Density is a fascinating and sometimes tricky idea to understand. This Drink of Density will help bring home the idea of density in liquids, not to mention it looks cool when your all done, it’s tasty, and it’s even good for you – what more could you ask for in a science activity!


  • Juices that have different density levels. (see below for a simple explanation of density) The density of a juice is often determined by how much sugar or fruit is in it – the more sugar or fruit, the more dense the juice is. Powdered and canned juices do not work well for this experiment since they are almost entirely water. You will have to do some experimentation to find juices that are colorful and give a nice display of density, and that’s half the fun.
  • A narrow glass (the more narrow it is, the easier it is to separate the density levels)
  • Eye dropper or turkey type baster


1. Before you begin, you can guess which juices you think will be more dense and form a hypothesis of how the levels of your Drink of Density will turn out. Check the number of ingredients, the sugar content, and the water content to help you out.
2. In order to display your density levels, you will need to find out which of your juices are the most and least dense. Pour one of your juices into the narrow glass to fill it about 1 inch (2.5 cm) high. Fill a dropper with another juice and slowly drop it onto the inside of the glass so that it runs down the side of the glass. Watch the juice to see if it goes below or above the juice in there. (if it simply mixes with the juice and does not go above or below, it has the same density as the juice and you will need to move on to your next juice.
3. Continue experimenting with other juices to determine which juices go to the bottom (more dense) and which ones go to the top (least dense.)
4. Once you have the densities determined, start over with a clean glass and use the dropper for each level to create your final Drink of Density!

Note: In case you were wondering, the juices in the photo are (top) Tropicana Pomegranate-Blueberry, (middle) Tropicana Pure Premium Orange Juice, (bottom) Nature’s Promise White Grape (33 grams of sugar in 6.75 ounces!)

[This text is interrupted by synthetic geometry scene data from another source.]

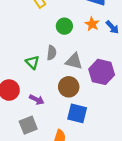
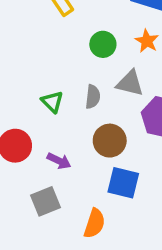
gray semicircle: (52, 53) -> (93, 97), moved
gray triangle: (74, 61) -> (130, 83), moved

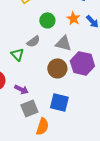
gray semicircle: (93, 97) -> (33, 41), moved, turned 48
brown circle: (110, 141) -> (57, 68), moved
gray square: (46, 201) -> (29, 108), moved

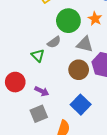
green circle: (47, 20) -> (68, 21), size x1.5
blue square: (59, 102) -> (81, 105), turned 30
gray square: (29, 108) -> (39, 114), moved

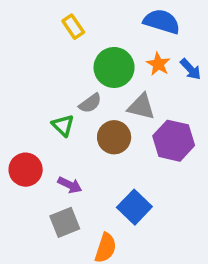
brown circle: (79, 70) -> (114, 137), moved

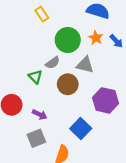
purple hexagon: (174, 141) -> (106, 100), moved

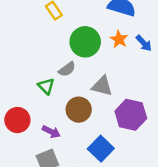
gray triangle: (85, 65) -> (102, 86), moved
brown circle: (68, 84) -> (79, 110), moved

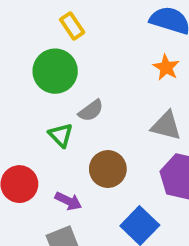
green circle: (85, 42) -> (55, 71), moved
gray triangle: (102, 86) -> (166, 126), moved

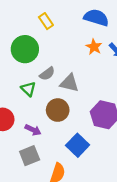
yellow rectangle: (72, 26) -> (46, 21), moved
gray triangle: (166, 126) -> (69, 83), moved

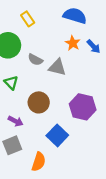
gray semicircle: (47, 74) -> (35, 60), moved, turned 64
gray triangle: (69, 83) -> (57, 67), moved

The density of liquids demonstrates the amount of “stuff” (atoms, mass) that are present in a particular volume of the juice. In other words, if you have cup with 200ml of plain water, and a cup with 200 ml of water that has lots of sugar dissolved in it, the cup of sugar water will be heavier even though they are the same volume of liquid – the invisible sugar molecules are dispersed in the water, making it heavier (more dense.)